Nowhere close to the same for a lot of reasons.
1) Zen isn't Japanese, neither is Buddhism. "Zen" comes from "Ch'an," which is Chinese. So it's not as simple as "They took something of ours, but we took something of theirs, so it's even."
2) If someone "practices Zen," then they are Buddhist.
3) If they are doing Zen-style meditation without actually being Buddhist, then they are using a tool from another culture. We can argue about cultural appropriation, but that's just simple cultural diffusion - people in "the west" have a problem - they see a tool from "the east" and adapt it to their needs.
None of that is what happens with Christmas in Japan. Seriously, this is why we can't have real conversations about life in Japan. Cultural diffusion isn't some kind of tit-for-tat game. Poking your head in, tittering behind your hand, and saying, "Hurr, durr, but what about white people doing Zen? Gotcha!" isn't constructive.

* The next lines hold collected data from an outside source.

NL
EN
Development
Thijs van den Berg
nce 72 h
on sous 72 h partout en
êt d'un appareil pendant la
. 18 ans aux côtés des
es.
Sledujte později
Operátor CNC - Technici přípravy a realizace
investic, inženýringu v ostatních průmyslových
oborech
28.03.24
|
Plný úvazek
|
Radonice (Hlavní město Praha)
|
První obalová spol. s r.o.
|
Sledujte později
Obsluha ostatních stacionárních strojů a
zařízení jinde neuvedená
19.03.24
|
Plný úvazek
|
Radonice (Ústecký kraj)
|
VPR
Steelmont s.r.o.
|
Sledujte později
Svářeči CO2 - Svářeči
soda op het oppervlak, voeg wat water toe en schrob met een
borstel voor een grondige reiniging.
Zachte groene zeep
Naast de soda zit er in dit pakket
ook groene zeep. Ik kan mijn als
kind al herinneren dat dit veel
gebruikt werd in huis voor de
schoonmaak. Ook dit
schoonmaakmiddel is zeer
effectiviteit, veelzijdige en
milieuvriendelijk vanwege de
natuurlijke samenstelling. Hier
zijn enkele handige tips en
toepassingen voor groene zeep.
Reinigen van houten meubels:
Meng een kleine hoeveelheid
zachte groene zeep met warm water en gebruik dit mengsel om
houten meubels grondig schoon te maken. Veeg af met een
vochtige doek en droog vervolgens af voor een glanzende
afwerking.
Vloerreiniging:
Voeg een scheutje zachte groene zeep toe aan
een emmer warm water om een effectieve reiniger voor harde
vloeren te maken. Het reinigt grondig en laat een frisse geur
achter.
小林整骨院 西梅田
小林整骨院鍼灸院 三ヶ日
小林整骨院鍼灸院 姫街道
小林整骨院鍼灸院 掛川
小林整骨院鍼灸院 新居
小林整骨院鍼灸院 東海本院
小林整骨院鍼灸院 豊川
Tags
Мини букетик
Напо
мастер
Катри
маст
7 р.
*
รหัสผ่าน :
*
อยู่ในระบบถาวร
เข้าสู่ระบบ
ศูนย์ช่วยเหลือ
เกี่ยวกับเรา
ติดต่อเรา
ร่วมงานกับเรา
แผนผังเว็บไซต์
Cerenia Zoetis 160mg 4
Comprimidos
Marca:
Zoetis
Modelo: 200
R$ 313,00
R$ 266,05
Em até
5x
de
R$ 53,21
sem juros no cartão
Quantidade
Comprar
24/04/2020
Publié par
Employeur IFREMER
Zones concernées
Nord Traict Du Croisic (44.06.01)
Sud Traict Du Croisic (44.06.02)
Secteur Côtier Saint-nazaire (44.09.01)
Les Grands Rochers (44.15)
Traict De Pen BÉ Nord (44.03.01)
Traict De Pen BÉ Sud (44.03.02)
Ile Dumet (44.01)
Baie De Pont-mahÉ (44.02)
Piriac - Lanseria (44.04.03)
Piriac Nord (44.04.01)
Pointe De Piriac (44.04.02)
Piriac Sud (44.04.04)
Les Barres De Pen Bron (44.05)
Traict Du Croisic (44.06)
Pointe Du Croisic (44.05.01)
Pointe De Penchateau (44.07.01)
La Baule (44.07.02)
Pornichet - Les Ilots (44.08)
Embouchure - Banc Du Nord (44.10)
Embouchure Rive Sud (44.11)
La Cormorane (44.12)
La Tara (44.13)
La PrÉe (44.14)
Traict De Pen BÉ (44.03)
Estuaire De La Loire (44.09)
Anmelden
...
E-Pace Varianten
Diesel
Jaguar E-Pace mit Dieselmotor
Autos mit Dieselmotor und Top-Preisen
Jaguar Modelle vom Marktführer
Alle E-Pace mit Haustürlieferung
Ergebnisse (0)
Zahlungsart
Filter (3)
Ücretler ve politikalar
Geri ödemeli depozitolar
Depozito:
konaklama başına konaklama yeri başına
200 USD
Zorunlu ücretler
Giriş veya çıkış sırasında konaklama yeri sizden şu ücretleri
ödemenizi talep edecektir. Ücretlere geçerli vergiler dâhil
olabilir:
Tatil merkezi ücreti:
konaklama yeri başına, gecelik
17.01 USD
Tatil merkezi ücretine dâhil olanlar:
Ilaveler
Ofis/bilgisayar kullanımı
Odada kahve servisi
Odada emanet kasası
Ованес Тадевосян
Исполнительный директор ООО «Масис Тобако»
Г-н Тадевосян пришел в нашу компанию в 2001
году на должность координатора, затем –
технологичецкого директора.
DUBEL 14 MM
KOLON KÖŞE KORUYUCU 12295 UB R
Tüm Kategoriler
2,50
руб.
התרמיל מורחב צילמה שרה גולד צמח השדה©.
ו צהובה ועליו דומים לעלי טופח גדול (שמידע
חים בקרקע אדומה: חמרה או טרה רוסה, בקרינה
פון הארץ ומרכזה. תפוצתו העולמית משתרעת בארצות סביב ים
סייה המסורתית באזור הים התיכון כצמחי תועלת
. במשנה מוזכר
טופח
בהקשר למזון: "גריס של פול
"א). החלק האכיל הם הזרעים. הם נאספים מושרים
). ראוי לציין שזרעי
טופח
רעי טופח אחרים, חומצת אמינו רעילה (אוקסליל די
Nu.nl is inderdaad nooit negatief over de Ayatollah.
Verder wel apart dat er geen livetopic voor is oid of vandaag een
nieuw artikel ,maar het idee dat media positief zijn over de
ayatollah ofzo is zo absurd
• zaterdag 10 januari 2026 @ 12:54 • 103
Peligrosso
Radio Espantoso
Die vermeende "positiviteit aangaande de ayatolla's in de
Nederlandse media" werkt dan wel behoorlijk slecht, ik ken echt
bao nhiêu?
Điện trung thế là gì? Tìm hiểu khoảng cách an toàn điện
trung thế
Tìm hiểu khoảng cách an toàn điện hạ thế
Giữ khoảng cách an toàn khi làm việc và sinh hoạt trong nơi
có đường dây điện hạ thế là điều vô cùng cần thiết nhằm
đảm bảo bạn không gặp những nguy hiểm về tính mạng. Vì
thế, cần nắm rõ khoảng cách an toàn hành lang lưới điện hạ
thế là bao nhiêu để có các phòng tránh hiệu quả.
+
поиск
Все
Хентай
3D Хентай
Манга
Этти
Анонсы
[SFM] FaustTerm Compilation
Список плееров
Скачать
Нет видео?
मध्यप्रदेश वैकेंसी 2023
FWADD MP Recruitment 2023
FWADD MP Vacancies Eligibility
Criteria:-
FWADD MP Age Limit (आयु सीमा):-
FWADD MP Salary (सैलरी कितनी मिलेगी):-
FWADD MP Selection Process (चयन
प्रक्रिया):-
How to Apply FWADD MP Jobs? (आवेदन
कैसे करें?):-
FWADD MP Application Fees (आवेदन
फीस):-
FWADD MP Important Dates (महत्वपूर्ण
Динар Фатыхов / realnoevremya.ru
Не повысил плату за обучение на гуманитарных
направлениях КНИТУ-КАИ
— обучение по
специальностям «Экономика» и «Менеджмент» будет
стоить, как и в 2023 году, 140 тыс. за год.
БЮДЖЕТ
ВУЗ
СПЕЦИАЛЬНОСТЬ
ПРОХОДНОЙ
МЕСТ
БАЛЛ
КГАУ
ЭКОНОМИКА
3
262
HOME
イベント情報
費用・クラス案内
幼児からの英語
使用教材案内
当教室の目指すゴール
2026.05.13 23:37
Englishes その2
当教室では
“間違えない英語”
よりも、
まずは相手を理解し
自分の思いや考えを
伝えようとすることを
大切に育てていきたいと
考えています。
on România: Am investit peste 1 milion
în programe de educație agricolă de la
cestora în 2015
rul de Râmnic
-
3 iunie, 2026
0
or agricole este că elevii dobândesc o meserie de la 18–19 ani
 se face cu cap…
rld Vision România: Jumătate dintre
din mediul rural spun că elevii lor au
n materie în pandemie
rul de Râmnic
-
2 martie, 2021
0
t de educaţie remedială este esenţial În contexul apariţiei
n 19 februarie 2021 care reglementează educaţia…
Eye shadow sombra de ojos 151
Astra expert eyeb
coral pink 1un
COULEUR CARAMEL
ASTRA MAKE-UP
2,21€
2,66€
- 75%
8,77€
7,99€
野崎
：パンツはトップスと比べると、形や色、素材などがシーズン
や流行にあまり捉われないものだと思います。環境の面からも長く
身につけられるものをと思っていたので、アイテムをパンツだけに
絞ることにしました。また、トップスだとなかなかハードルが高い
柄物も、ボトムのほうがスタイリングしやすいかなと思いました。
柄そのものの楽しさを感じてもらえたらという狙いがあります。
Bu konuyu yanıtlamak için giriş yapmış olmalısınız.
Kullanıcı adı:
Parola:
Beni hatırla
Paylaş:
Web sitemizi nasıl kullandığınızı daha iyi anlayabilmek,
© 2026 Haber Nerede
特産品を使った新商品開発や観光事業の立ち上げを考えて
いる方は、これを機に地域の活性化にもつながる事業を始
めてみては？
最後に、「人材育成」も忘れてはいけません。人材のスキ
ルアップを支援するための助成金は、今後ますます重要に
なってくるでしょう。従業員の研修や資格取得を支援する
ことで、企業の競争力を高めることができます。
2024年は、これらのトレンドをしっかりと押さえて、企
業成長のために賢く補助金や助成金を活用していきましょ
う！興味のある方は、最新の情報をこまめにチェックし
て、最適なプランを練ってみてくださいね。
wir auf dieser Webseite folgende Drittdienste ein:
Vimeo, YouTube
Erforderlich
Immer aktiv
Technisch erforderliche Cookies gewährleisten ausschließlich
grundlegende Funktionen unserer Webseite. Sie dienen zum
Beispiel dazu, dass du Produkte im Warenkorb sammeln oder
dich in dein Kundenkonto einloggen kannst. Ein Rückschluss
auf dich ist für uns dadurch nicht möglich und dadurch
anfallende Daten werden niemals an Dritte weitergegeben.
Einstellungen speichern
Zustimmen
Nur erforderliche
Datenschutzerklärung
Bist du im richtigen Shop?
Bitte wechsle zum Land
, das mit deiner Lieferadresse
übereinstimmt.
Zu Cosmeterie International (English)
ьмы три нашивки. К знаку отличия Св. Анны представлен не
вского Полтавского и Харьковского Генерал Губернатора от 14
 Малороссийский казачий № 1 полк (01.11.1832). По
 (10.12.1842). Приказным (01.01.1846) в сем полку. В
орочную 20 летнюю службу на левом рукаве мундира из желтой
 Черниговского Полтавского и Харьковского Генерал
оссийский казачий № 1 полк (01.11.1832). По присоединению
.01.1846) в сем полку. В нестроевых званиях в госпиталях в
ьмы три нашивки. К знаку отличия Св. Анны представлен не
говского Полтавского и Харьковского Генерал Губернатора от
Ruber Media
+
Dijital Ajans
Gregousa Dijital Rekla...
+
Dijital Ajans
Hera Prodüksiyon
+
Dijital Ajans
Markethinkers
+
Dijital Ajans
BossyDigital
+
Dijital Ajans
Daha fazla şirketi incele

It's a good question - what is Christmas in Japan? I've been arguing for some time that Christmas and Japanese New Year are basically the same, so the Japanese are adapting Christmas to be something that their culture needs - right now, the Japanese need a day for romance. Valentine's Day didn't work out, because the men monopolized it, and women turned it into a game of obligations with White Day.
Halloween has become the "sexy holiday" in America, and is becoming that in Japan as well - but there just aren't a lot of times or places in Japan where you can sit down and be openly romantic with someone. Christmas, to a degree, is starting to fill that role.
And I might be wrong about that, but I'm confident in saying this: Japan doesn't know what Christmas is for, and they are figuring it out. Give them time. For now, they are just going through the motions. That's sometimes how cultural diffusion works. Cultural diffusion takes decades - or centuries - how long have you been in Japan? Less than a century? Then relax, and wait. It'll work out eventually.